1. Mensagem do nosso camarada Mário Beja Santos (ex-Alf Mil Inf, CMDT do Pel Caç Nat 52, Missirá e Bambadinca, 1968/70), com data de 28 de Junho de 2019:
Queridos amigos,
Os ventos não sopram de feição para as unidades do BCAV 490, há um acréscimo de luta e da minha parte procuro contextualizar o que o bardo regista em verso. Confesso ser um dos aspetos mais estimulantes aqui do meu trabalho, andar a pinçar as diretivas e as instruções correspondentes a este período, e não escondo a surpresa de encontrar comprovativos de que os Altos Comandos, com os recursos disponíveis, procuravam firmar o dispositivo, ser ofensivos na manobra, proteger as populações, fazer ação psicológica; acontece que o PAIGC estava numa alta, consolidara posições na região Sul, em zonas do Corubal, possuía um bastião no Morés, havia largas manchas de floresta onde se concentrava a sua população fiel, e o seu armamento melhorava de dia para dia.
É ponto assente que uma guerra de guerrilhas se define pela desigualdade na presença dos contendores, um tem posições fixas, vive entrincheirado, patrulha ou nomadiza, precisa de reforços e às vezes de forças especiais para tentar desinquietar quem lhe é hostil; o guerrilheiro prima pela maleabilidade, dissimula os seus armazéns e armamento, por vezes distantes das suas casas de mato, espalha minas e a muito mais procede para aterrorizar quem vive nos campos entrincheirados.

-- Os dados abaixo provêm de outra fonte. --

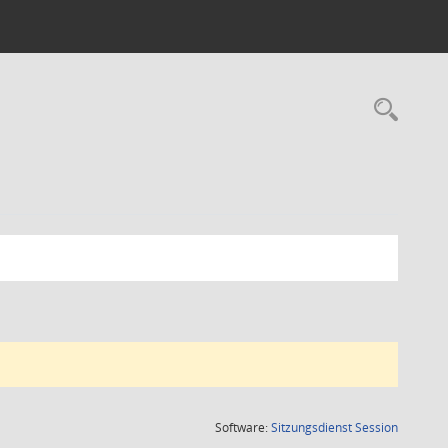
Rec
(Wird in
Software:
Sitzungsdienst
Session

O período em análise é a guerra das posições, ver-se-á adiante numa importante diretiva de Arnaldo Schulz, de 1966, de que há poucas ilusões de que aquele inimigo possa ser abafado ou anulado. Muito ainda há a estudar para nos aproximarmos com rigor da verdade histórica do que foram aqueles anos de que mais tarde Spínola dirá cobras e lagartos.
Um abraço do
Mário
Missão cumprida… e a que vamos cumprindo (33)
Beja Santos
“Foi ferido o Capitão Arrabaça,
Alferes Mota se atingiu
Inácio numa emboscada
com 7 colegas se feriu.
O sofrimento a continuar,
não sei até quando será,
temos 15 meses já
e não deixamos de penar.
Sorte tem quem escapar
de tudo o que cá se passa.
O inimigo ameaça
as nossas Companhias.
Ainda há bem poucos dias
foi ferido o Capitão Arrabaça.
Só nos pensam em matar,
fazem grandes espionagens,
não passam de uns selvagens
que nos querem desgraçar.
Emboscadas nos vêm armar,
como isto nunca se viu.
Um dia, um ataque surgiu,
ficando pouca gente mal
e junto a outro oficial
Alferes Mota se atingiu.
Foi-se ao mato novamente
e mais uma coisa ruim:
feriu-se o amigo Clarim
e junto a ele muita gente.
O inimigo estava à frente,
jogando muita rajada.
O Maneta, com uma granada
um ferimento grave fez;
e atingiu-se a primeira vez
Inácio numa emboscada.
No Batalhão de Cavalaria,
o Chicha, um homem valente,
oferecendo-se, voluntariamente,
muitas escoltas fazia.
Não era desta Companhia
mas há tempos cá adiu
o azar o perseguiu
e ao 70 também;
e o 16 em Jumbembem
com 7 colegas se feriu”.
********************
Estamos num período em que o bardo repertoria sucessivas penas, acidentes, feridas e feridos. O contexto em que tudo isto decorre não nos deve deixar indiferentes, já aqui se registou diretivas de dois comandantes-chefes, ordens de operações, o que se pretendia fazer na ação psicológica, sabe-se bem o papel desempenhado pelo BCAV 490 na Operação Tridente, consultada a documentação da Resenha Histórico-Militar sabe-se que os Altos Comandos não descuraram as regras em que devia assentar a autodefesa das populações, por vezes escrevem-se coisas curiosas, como esta, por exemplo:
“Para se compreender a atitude dos Fulas face à subversão, é necessário salientar que sempre se julgaram superiores aos outros povos da Província. Com o início do terrorismo, os Fulas sentiram um desabamento. Os seus régulos e cipaios, que dominavam em ‘chão’ alheio, acharam-se, de um momento para o outro, atacados, chegando muitos a serem as primeiras vítimas dos terroristas. Colocaram-se logo no início ao lado das autoridades. Com a evolução da luta armada, observa-se uma franca colaboração com as autoridades”.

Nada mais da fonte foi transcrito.